Thursday, 28 February 2013

The Owl Killers by Karen Maitland


 Review by Liza Perrat
Having loved Company of Liars, I was excited to read Karen Maitland’s next novel, The Owl Killers, set in Ulewic, a 14th century village near Norfolk.

For centuries, Ulewic has been ruled by both the lord of the manor and by the Owl Masters - a predatory, pagan group empowered by fear, blackmail and superstition to dispense a harsh form of law and order.
A group of religious women settles in a beguinage outside the village and when their crops succeed and their animals survive diseases, jealousy and conflict are brought to a head in Ulewic.
The author uses a multiple narrative voice flawlessly, each voice distinct and compelling.
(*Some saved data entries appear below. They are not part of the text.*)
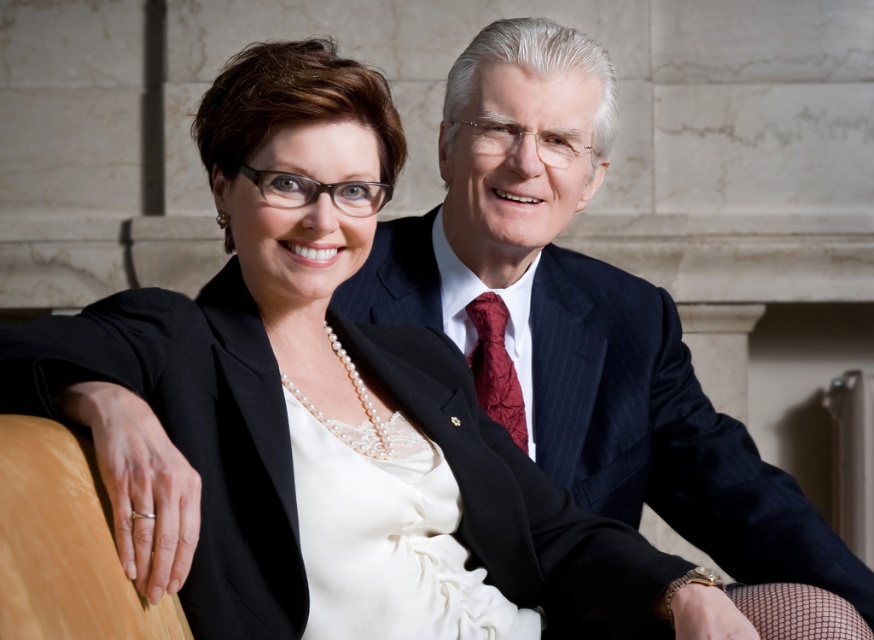 Based on the scene description, where is the dark blue pinstripe suit at upper right located in terms of coordinates?

The dark blue pinstripe suit at upper right is located at coordinates point (662, 433). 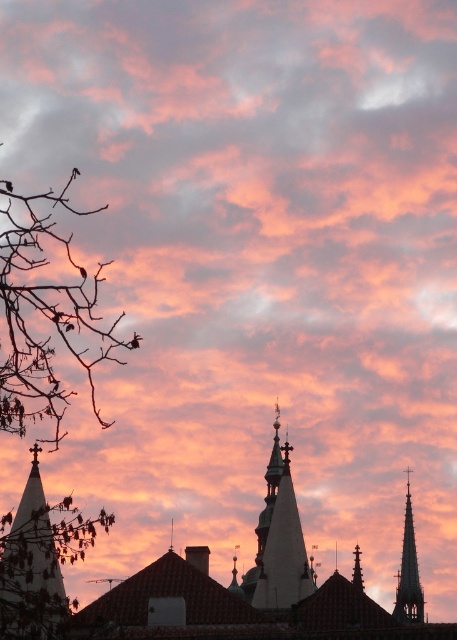 You are an artist sketching the sunset scene. You notice a point marked at coordinates (x=44, y=314). What object is located at that point?

The point at coordinates (x=44, y=314) indicates bare branches at left.

You are an architect analyzing the silhouette of two spires in the sunset image. Which spire, the white stone spire at center or the smooth gray spire at upper right, is placed higher in the sky?

The white stone spire at center is positioned over the smooth gray spire at upper right, meaning it is higher in the sky. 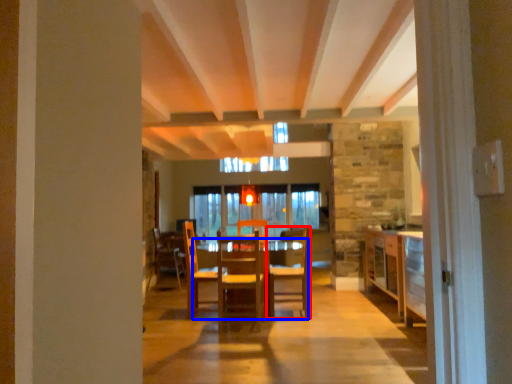 Question: Which point is further to the camera, chair (highlighted by a red box) or table (highlighted by a blue box)?

Choices:
 (A) chair
 (B) table

Answer: (A) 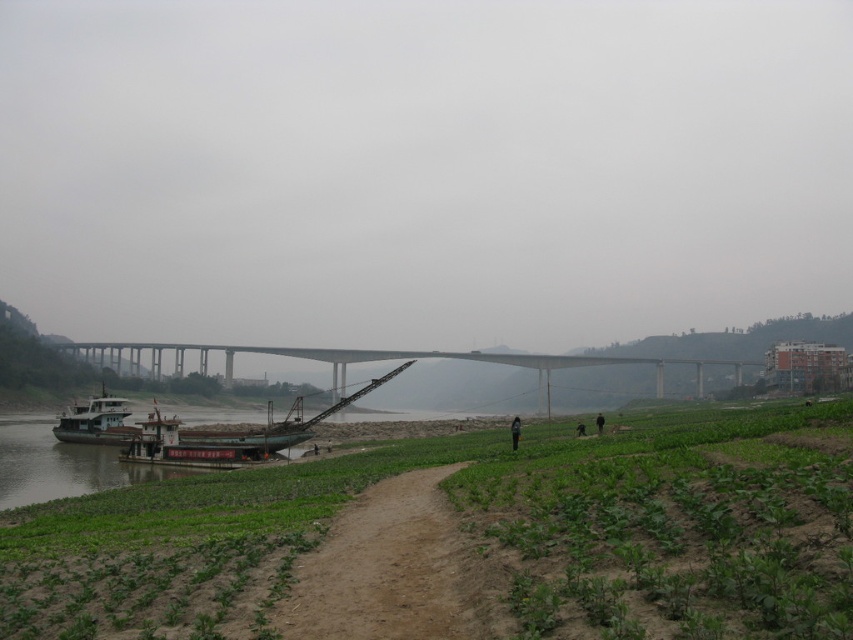 Between point (416, 493) and point (519, 420), which one is positioned in front?

Point (416, 493) is more forward.

Between dirt path at center and black fabric person at lower center, which one is positioned higher?

Positioned higher is dirt path at center.

Is point (390, 589) less distant than point (514, 426)?

Yes, point (390, 589) is in front of point (514, 426).

Where is `dirt path at center`? Image resolution: width=853 pixels, height=640 pixels. dirt path at center is located at coordinates (389, 570).

Does green leafy plants at lower left appear over brown wooden barge at lower left?

Yes.

Who is more forward, [82,624] or [119,444]?

Positioned in front is point [82,624].

This screenshot has width=853, height=640. Find the location of `green leafy plants at lower left`. green leafy plants at lower left is located at coordinates (485, 532).

Looking at this image, does white matte boat at left appear over black fabric person at lower center?

No.

Find the location of `white matte boat at left`. white matte boat at left is located at coordinates (96, 420).

Where is `white matte boat at left`? The width and height of the screenshot is (853, 640). white matte boat at left is located at coordinates (96, 420). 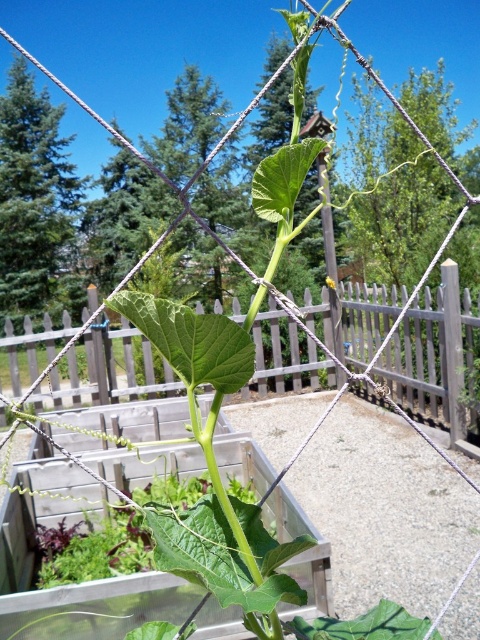 Is wooden at center wider than yellow matte flower at center?

Yes.

Is point (336, 337) positioned before point (332, 282)?

Yes, point (336, 337) is closer to viewer.

Where is `wooden at center`? This screenshot has width=480, height=640. wooden at center is located at coordinates (435, 358). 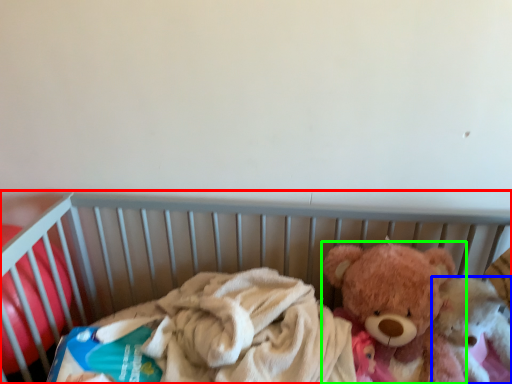 Question: Which object is the closest to the infant bed (highlighted by a red box)? Choose among these: teddy bear (highlighted by a blue box) or teddy bear (highlighted by a green box).

Choices:
 (A) teddy bear
 (B) teddy bear

Answer: (B) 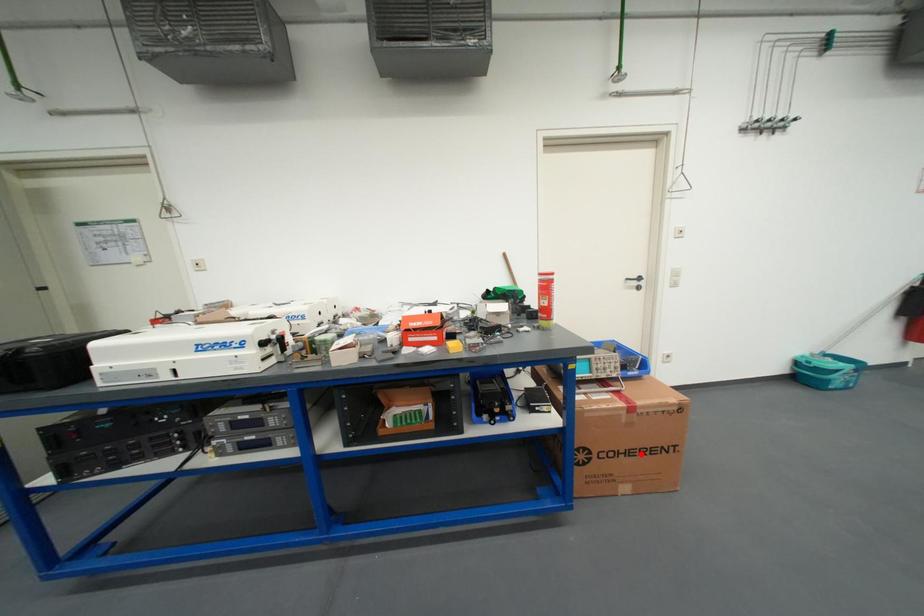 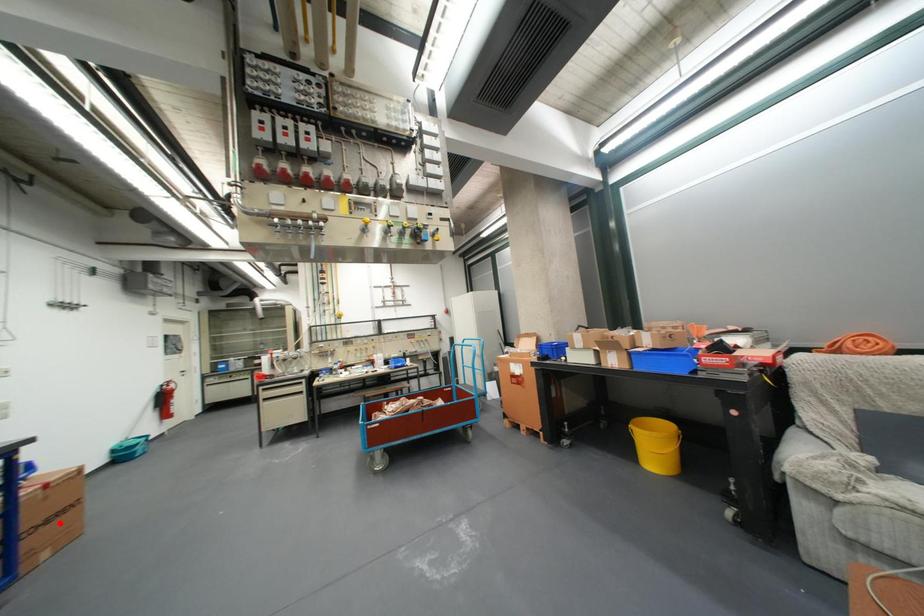 I am providing you with two images of the same scene from different viewpoints. A red point is marked on the first image and another point is marked on the second image. Does the point marked in image1 correspond to the same location as the one in image2?

Yes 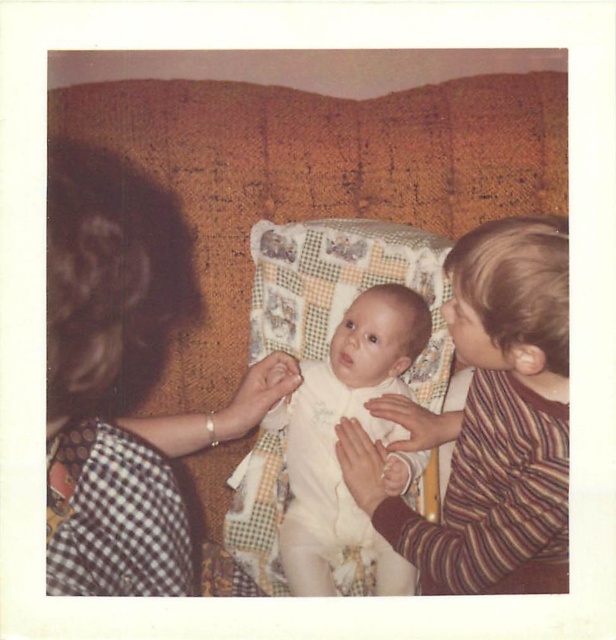 Who is more distant from viewer, (89,561) or (389,429)?

Positioned behind is point (389,429).

Can you confirm if black dotted dress at left is positioned to the left of white smooth onesie at center?

Yes, black dotted dress at left is to the left of white smooth onesie at center.

Describe the element at coordinates (123, 385) in the screenshot. This screenshot has height=640, width=616. I see `black dotted dress at left` at that location.

The image size is (616, 640). Find the location of `black dotted dress at left`. black dotted dress at left is located at coordinates (123, 385). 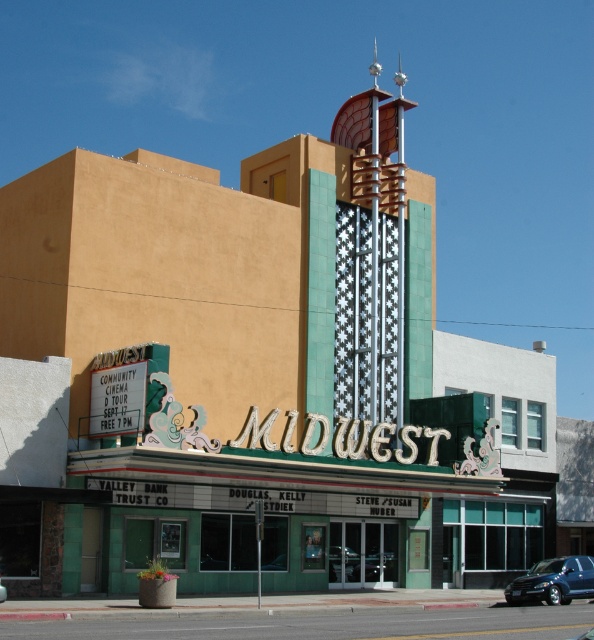 Which is more to the right, metallic blue suv at center or metallic blue car at center?

metallic blue suv at center is more to the right.

Who is taller, metallic blue suv at center or metallic blue car at center?

With more height is metallic blue suv at center.

Does point (580, 564) lie in front of point (1, 589)?

That is False.

Where is `metallic blue suv at center`? This screenshot has width=594, height=640. metallic blue suv at center is located at coordinates (554, 580). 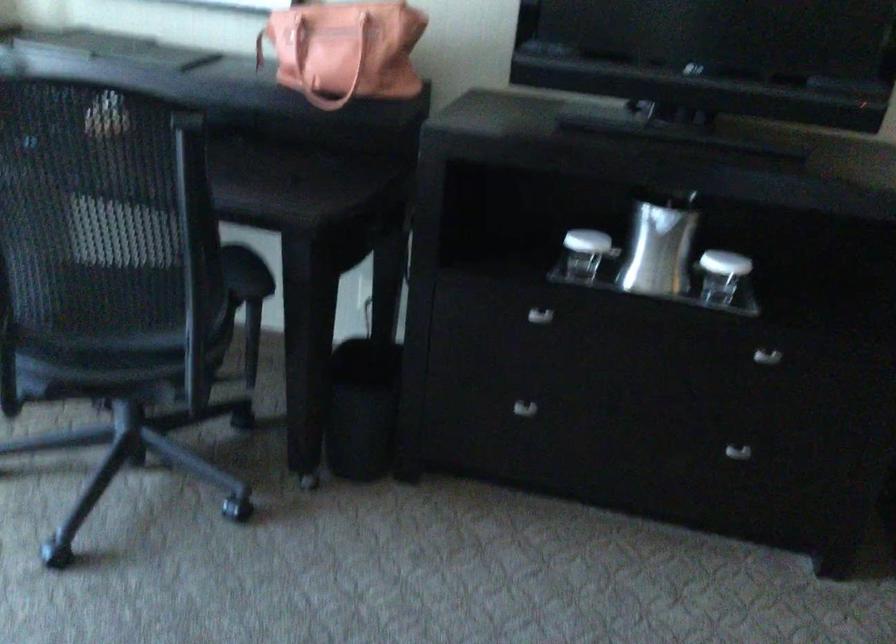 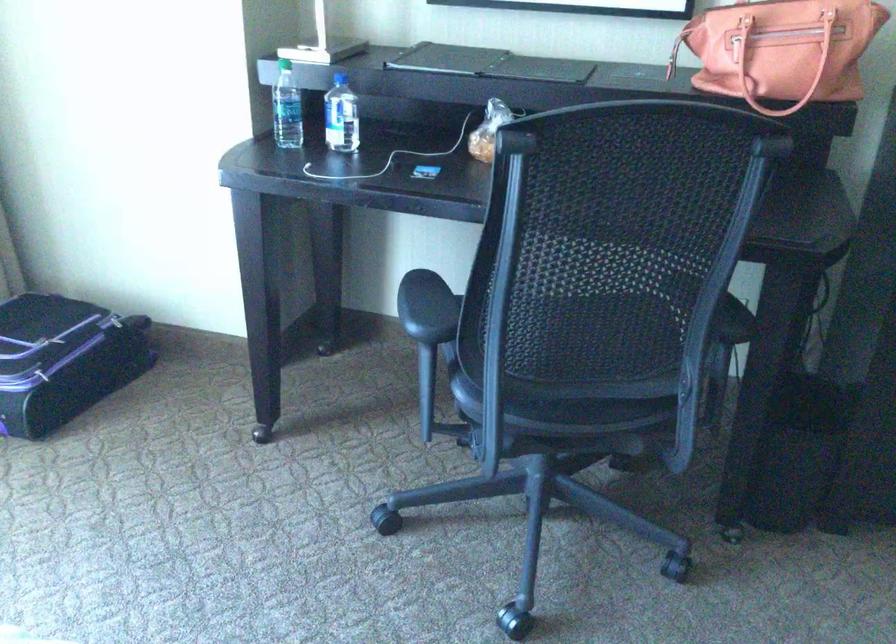 Question: The images are taken continuously from a first-person perspective. In which direction is your viewpoint rotating?

Choices:
 (A) Left
 (B) Right
 (C) Up
 (D) Down

Answer: (A) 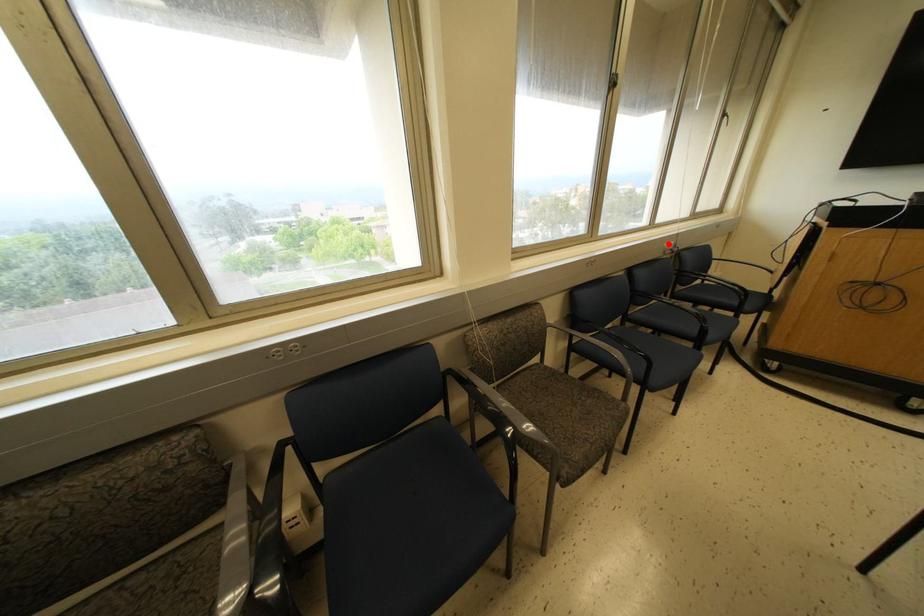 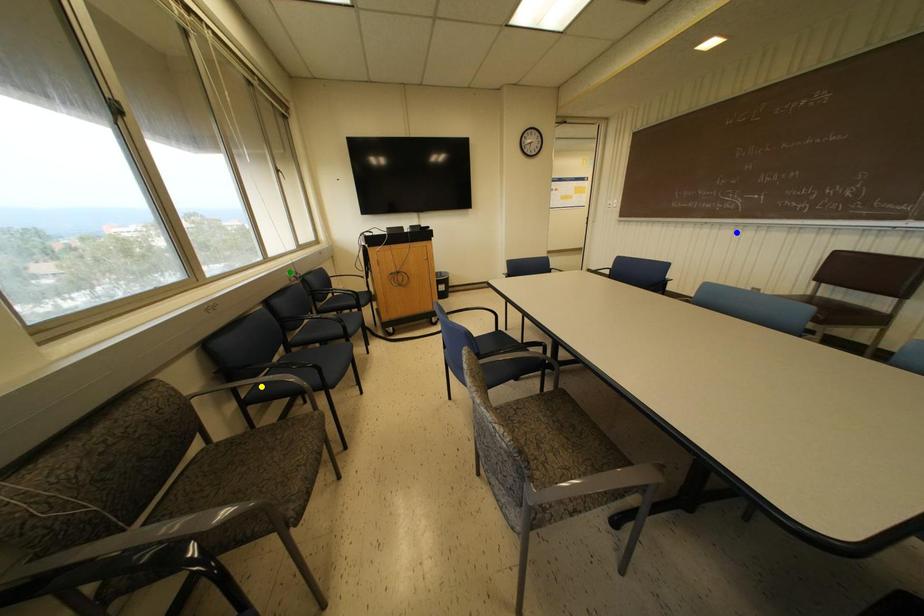 Question: I am providing you with two images of the same scene from different viewpoints. A red point is marked on the first image. You are given multiple points on the second image. Which spot in image 2 lines up with the point in image 1?

Choices:
 (A) yellow point
 (B) blue point
 (C) green point

Answer: (C) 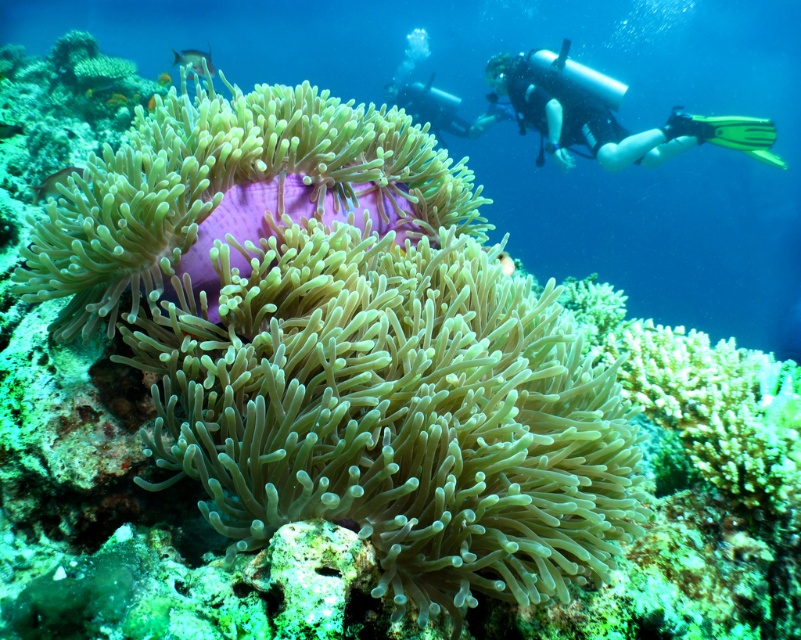 Question: Which of the following is the closest to the observer?

Choices:
 (A) shiny blue fish at upper left
 (B) shiny blue fish at center
 (C) orange matte fish at center
 (D) shiny silver fish at lower left

Answer: (C)

Question: In this image, where is black matte scuba diver at upper right located relative to orange matte fish at upper left?

Choices:
 (A) left
 (B) right

Answer: (B)

Question: Is green soft coral at center above shiny blue fish at upper left?

Choices:
 (A) no
 (B) yes

Answer: (A)

Question: Does translucent green coral at center appear under orange matte fish at upper left?

Choices:
 (A) no
 (B) yes

Answer: (B)

Question: Considering the real-world distances, which object is farthest from the shiny silver fish at upper left?

Choices:
 (A) black matte scuba diver at upper right
 (B) shiny silver fish at lower left
 (C) shiny blue fish at upper left
 (D) green soft coral at center

Answer: (D)

Question: Which is farther from the green soft coral at center?

Choices:
 (A) translucent green coral at center
 (B) black matte scuba diver at upper right
 (C) shiny silver fish at lower left
 (D) orange matte fish at center

Answer: (B) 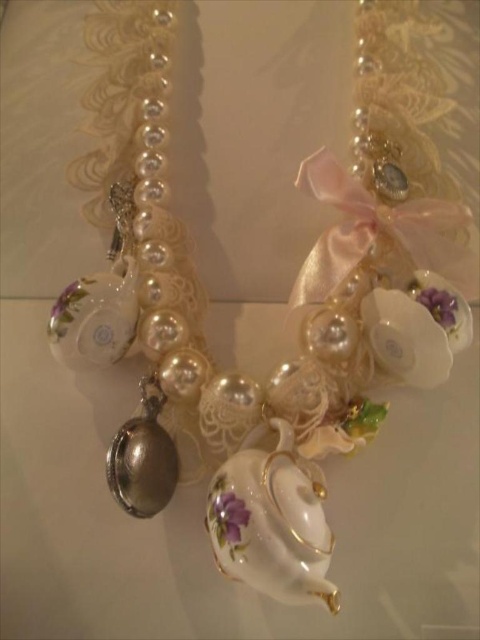 Question: Which object is the farthest from the purple porcelain flower at center?

Choices:
 (A) porcelain teapot at center
 (B) purple glossy flower at center

Answer: (B)

Question: Does purple glossy flower at center come behind purple porcelain flower at center?

Choices:
 (A) no
 (B) yes

Answer: (A)

Question: Among these objects, which one is nearest to the camera?

Choices:
 (A) porcelain teapot at center
 (B) purple porcelain flower at center
 (C) purple glossy flower at center

Answer: (A)

Question: Does porcelain teapot at center have a greater width compared to purple porcelain flower at center?

Choices:
 (A) yes
 (B) no

Answer: (A)

Question: Does porcelain teapot at center appear under purple glossy flower at center?

Choices:
 (A) yes
 (B) no

Answer: (B)

Question: Which point is farther to the camera?

Choices:
 (A) (428, 307)
 (B) (219, 529)
 (C) (223, 516)

Answer: (A) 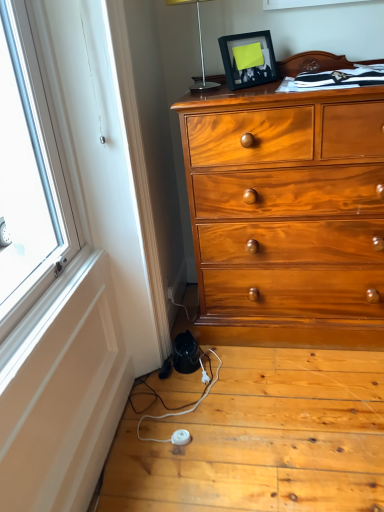 This screenshot has height=512, width=384. Find the location of `silver metallic table lamp at upper center`. silver metallic table lamp at upper center is located at coordinates (200, 50).

Describe the element at coordinates (182, 410) in the screenshot. I see `white plastic power strip at lower center` at that location.

This screenshot has height=512, width=384. Find the location of `black matte picture frame at upper center`. black matte picture frame at upper center is located at coordinates (251, 64).

Locate an element on the screen. silver metallic table lamp at upper center is located at coordinates (200, 50).

Is black matte picture frame at upper center positioned behind silver metallic table lamp at upper center?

I engaged with every one of the characters, whose lives are drawn out smoothly and interwoven into the main story in an unobtrusive and enjoyable way.
Pagan and Christian ways intermingle and clash, the story steeped in witchcraft, heresy, mystery, suspense and tragedy. At times very dark and bleak, it also evokes human nature at its best, and explores the power of faith.
The author has vividly brought to life a medieval community where the mind was ruled by religion and superstition. Through simple, lyrical prose, she builds the plot to a conclusion that provides both resolution and the expectation of what might have happened next.
Karen Maitland truly knows how to write about what interests her, and I would highly recommend The Owl Killers to fans of historical fiction and the supernatural.